• Directions for this task
Below is a listing to transcribe in full and exactly; keep the pictures out.

• Data extract

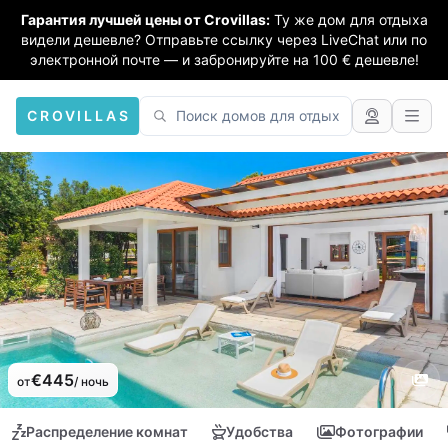
Гарантия лучшей цены от Crovillas:
Ту же дом для отдыха
видели дешевле? Отправьте ссылку через LiveChat или по
электронной почте — и забронируйте на 100 € дешевле!
CROVILLAS
€445
от
/ ночь
Распределение комнат
Удобства
Фотографии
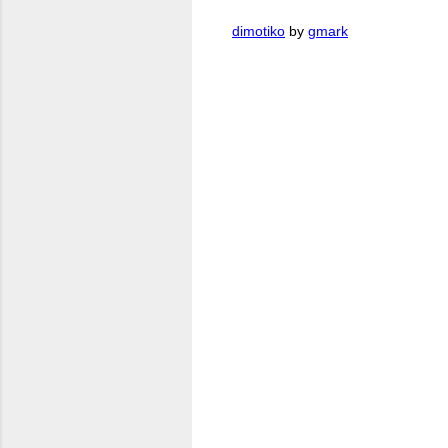
dimotiko
by
gmark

• Task result
Гарантия лучшей цены от Crovillas:
Ту же дом для отдыха
видели дешевле? Отправьте ссылку через LiveChat или по
электронной почте — и забронируйте на 100 € дешевле!
CROVILLAS
€445
от
/ ночь
Распределение комнат
Удобства
Фотографии
dimotiko
by
gmark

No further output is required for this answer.